Lyra and The Moon

Fann Ardian
Chapter #6

The Universe First Lovers

Sang Bulan mundur jauh sekali ke masa lalu saat ia bercerita. Ketika satu-satunya hal di alam semesta ini hanya Langit. Hanya Langit kokoh dan tak tertembus di atas sana. Lalu beberapa eksperimen dilakukan, ledakan-ledakan kecil terjadi. Asap dan butir-butir partikel akibat ledakan tersebut menyebar ke seluruh penjuru alam semesta, sedikit demi sedikit mengkristal dan menyatu menjadi suatu bentuk padat. Partikel-partikel itu menemukan sesamanya, menenun hiasan-hiasan pada alam semesta sementara Langit menyaksikan.  

Namun hiasan-hiasan itu kosong. Gelap. Tidak terlihat. Kelam. Untuk waktu yang lama, alam semesta tidak lain hanyalah sebuah keheningan. Sampai Langit akhirnya menciptakan sebuah mahakarya terbesarnya yang dapat ia berikan kepada alam semesta dan seisinya, sang Matahari. 

“Jadi kalian tidak diciptakan secara bersamaan?” tanya Lyra, memotong cerita.  

“Bolehkah aku melanjutkannya terlebih dahulu?”  

“Baik, maaf.”  

“Langit menciptakan sang Matahari, dan alam semesta menjadi hidup dan terang karena sinarnya. Setelah beberapa waktu, Langit menyadari sang Matahari tidak bisa menyinari seluruh sudut kehidupan di alam semesta ini secara bersamaan. Ada saat-saat di mana beberapa bagian menjadi gelap gulita. Langit menganggap sang Matahari gagal melakukan tugasnya.
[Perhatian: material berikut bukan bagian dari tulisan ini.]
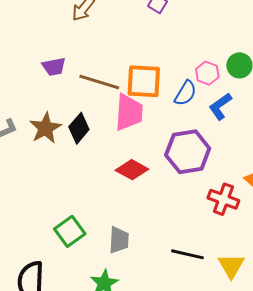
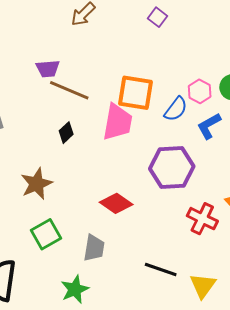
brown line: (99, 82) -> (69, 90), moved
brown star: (45, 128) -> (37, 184), moved
black diamond: (79, 128) -> (66, 133), size x0.7
red diamond: (132, 170) -> (116, 203), moved

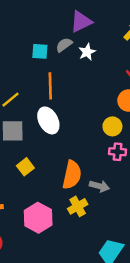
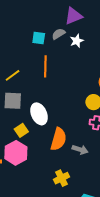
white ellipse: (48, 120) -> (39, 114), moved
yellow cross: (78, 206) -> (61, 178), moved
pink hexagon: (38, 218) -> (16, 153), moved

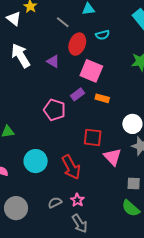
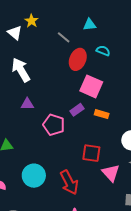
cyan semicircle: (102, 35) -> (103, 51), turned -144
purple triangle: (53, 61) -> (27, 104), moved, turned -32

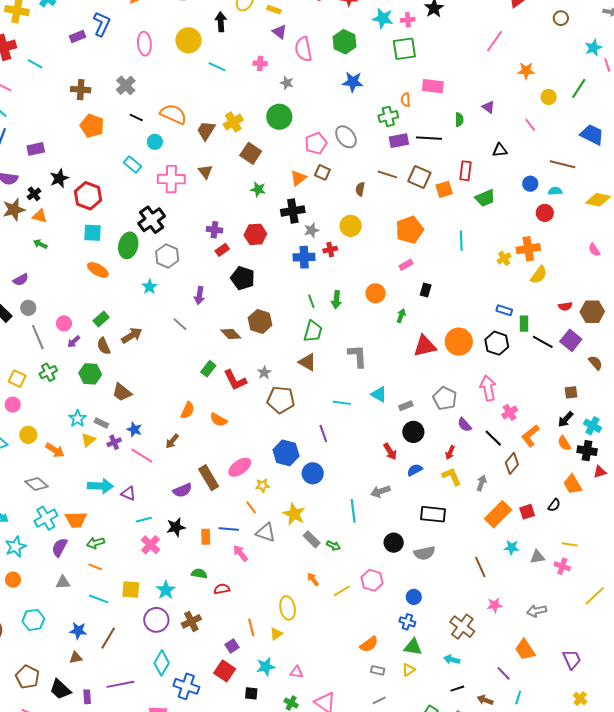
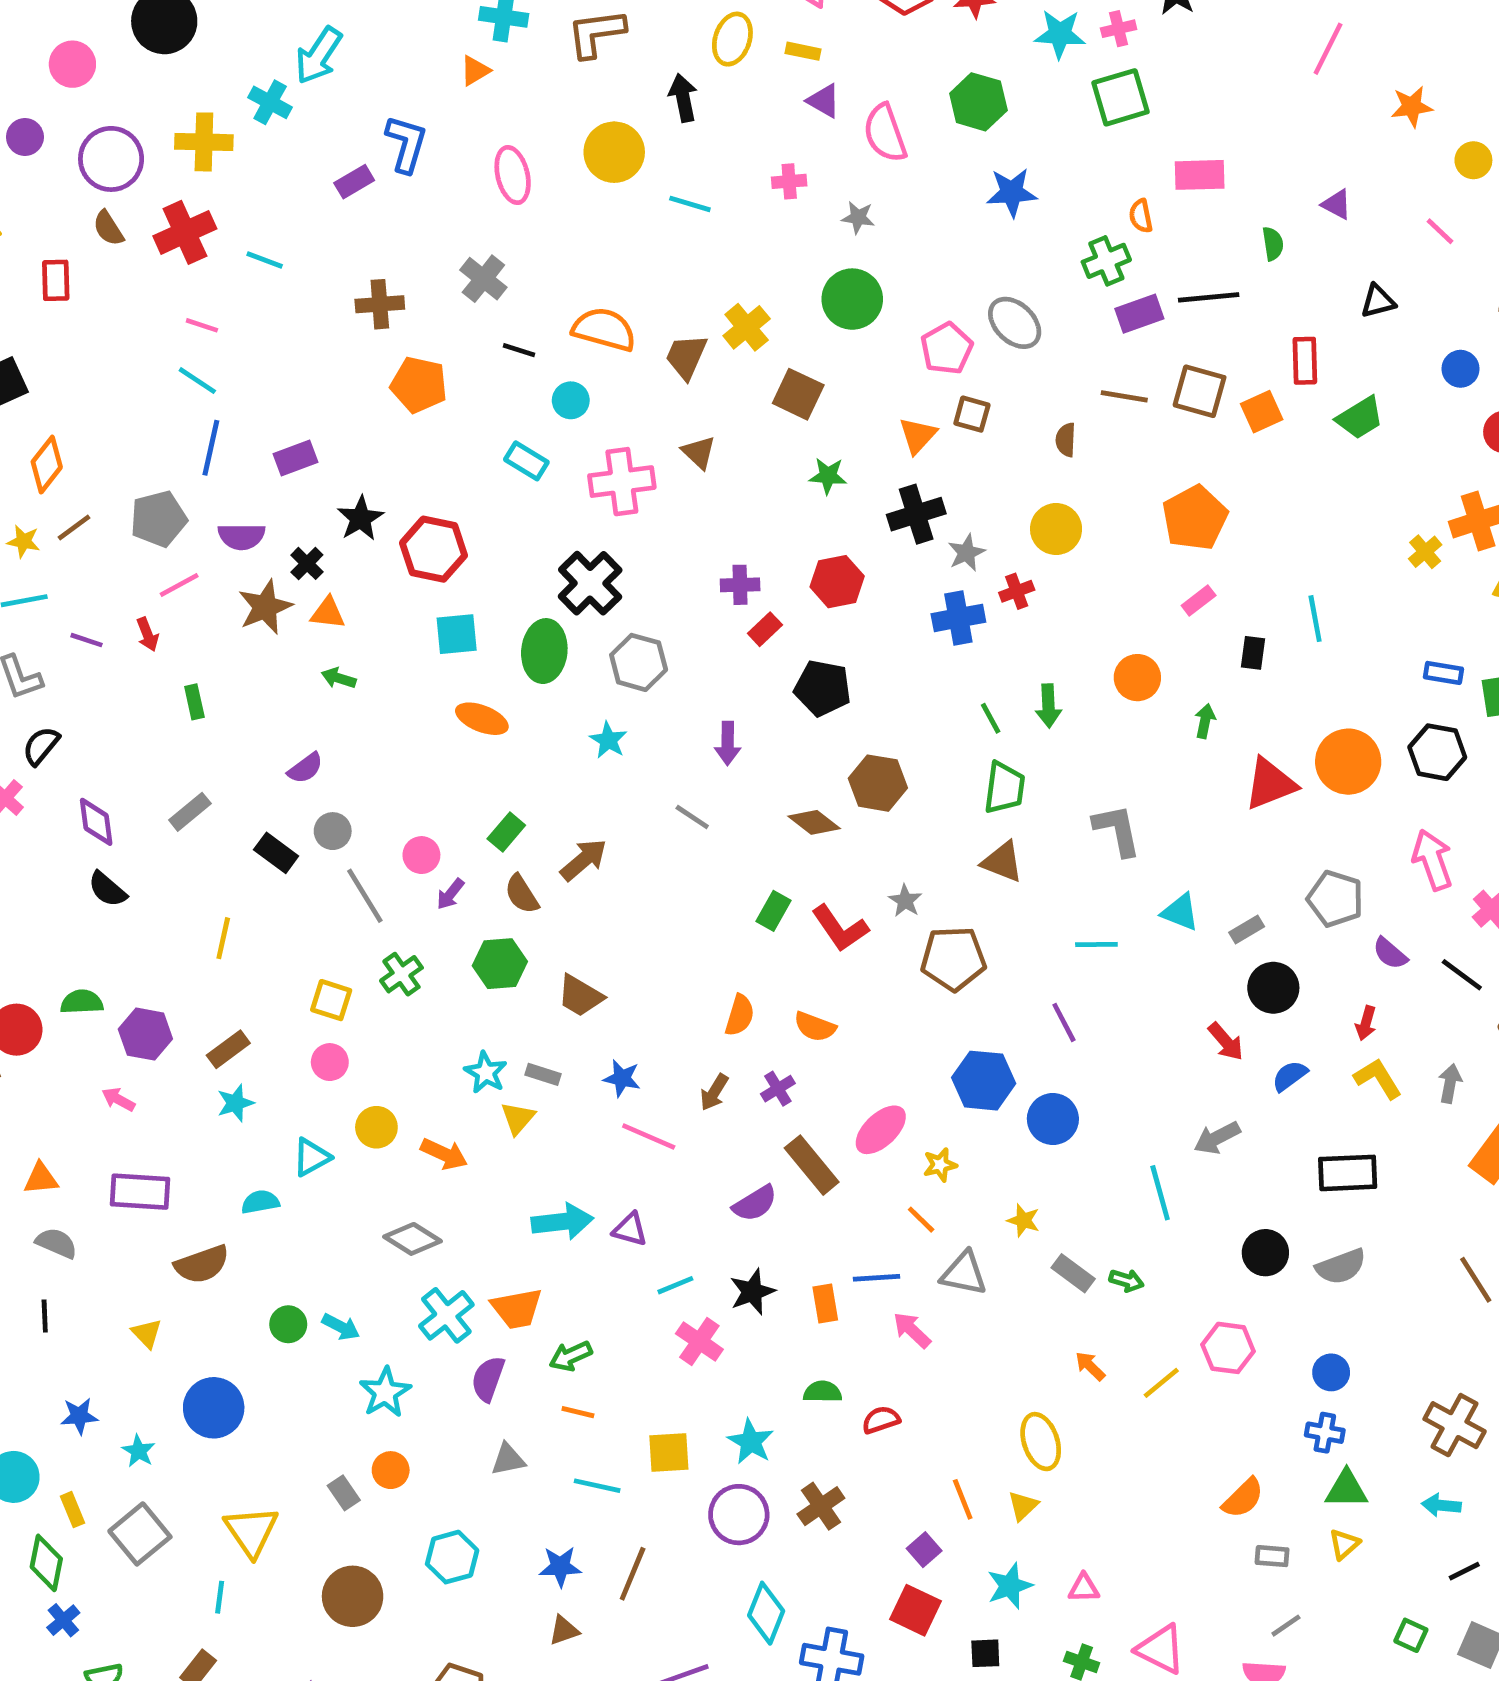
cyan line: (461, 241) -> (1315, 619), moved
purple cross: (114, 442) -> (778, 1089), moved
yellow star: (294, 514) -> (1023, 1220), size x0.6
Dan karena itu, dia membatalkan eksistensi sang Matahari di dunia ini.”   

Lyra sudah membuka mulut ketika menyadari ia hendak akan memotong cerita sang Bulan lagi. Gadis itu langsung mengatup mulutnya, kembali memerhatikan sang bulan, yang sepertinya juga menyadari itu. Dia terdiam sebentar. 

“Dari pembatalan eksistensi tersebut, Langit lantas menciptakan kami berdua. Dia memulai ulang pembentukan sang Matahari, dan sisa-sisa sinar sang Matahari dia gunakan untuk menciptakanku, sebagai penjaga alam semesta ini.”  
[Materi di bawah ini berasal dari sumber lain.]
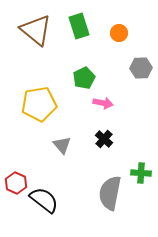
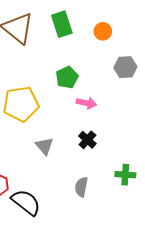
gray semicircle: (110, 193) -> (81, 187), moved, size x0.6

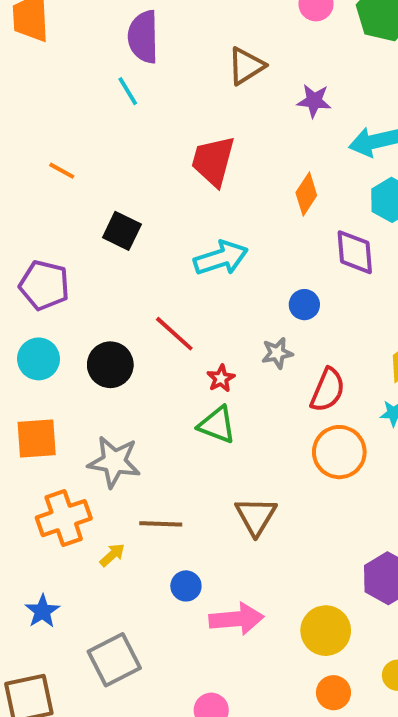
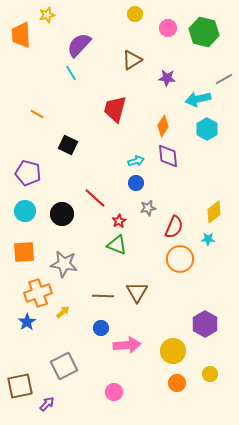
purple semicircle: (143, 37) -> (79, 45), turned 44
purple diamond: (355, 252) -> (168, 156), moved
cyan arrow: (221, 258) -> (136, 161), moved, size x0.6
blue circle: (304, 305) -> (136, 183), moved
brown line: (161, 524) -> (103, 296), moved
blue star: (42, 611) -> (27, 322), moved

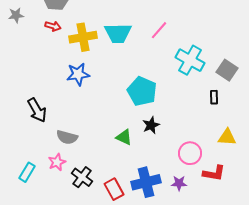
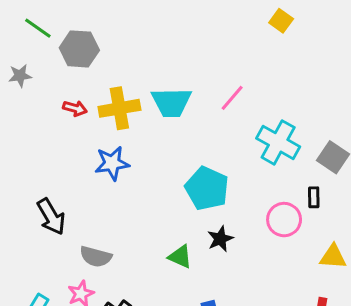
red arrow: (53, 26) -> (75, 108), moved
pink circle: (190, 153) -> (284, 220), moved

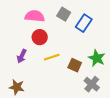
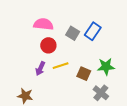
gray square: (64, 14) -> (73, 33), moved
purple arrow: (22, 56) -> (40, 69), moved
green star: (97, 58) -> (106, 67), turned -30

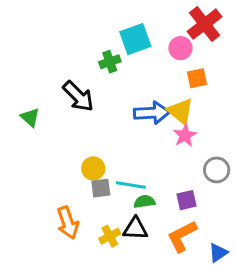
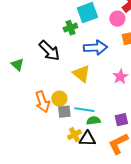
yellow triangle: (180, 111) -> (81, 74), moved
blue arrow: (152, 113) -> (95, 48), moved
orange arrow: (68, 223) -> (42, 102), moved
yellow cross: (110, 236) -> (74, 135), moved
“Dan pada saat itulah kau pertama kali melihatnya?” tanya Lyra.  

“Benar.”  

Sang Bulan dan sang Matahari diciptakan di semesta yang sama, di bawah langit yang sama, tetapi tempat dan posisi mereka berbeda. Mereka diciptakan selamanya untuk terpisah. Sang Bulan menjaga bumi pada malam hari, satu-satunya hal yang tidak dapat dilakukan oleh sang Matahari.  

“Lalu bagaimana kau bisa melihatnya, dan mencintainya jika kalian berdua ditakdirkan untuk tidak pernah bertemu?” gadis itu bertanya lagi. Rasa ingin tahu terpancar jelas dari kedua mata hijaunya.  

Sang Bulan tertawa. “Kau pastilah kini sangat penasaran.”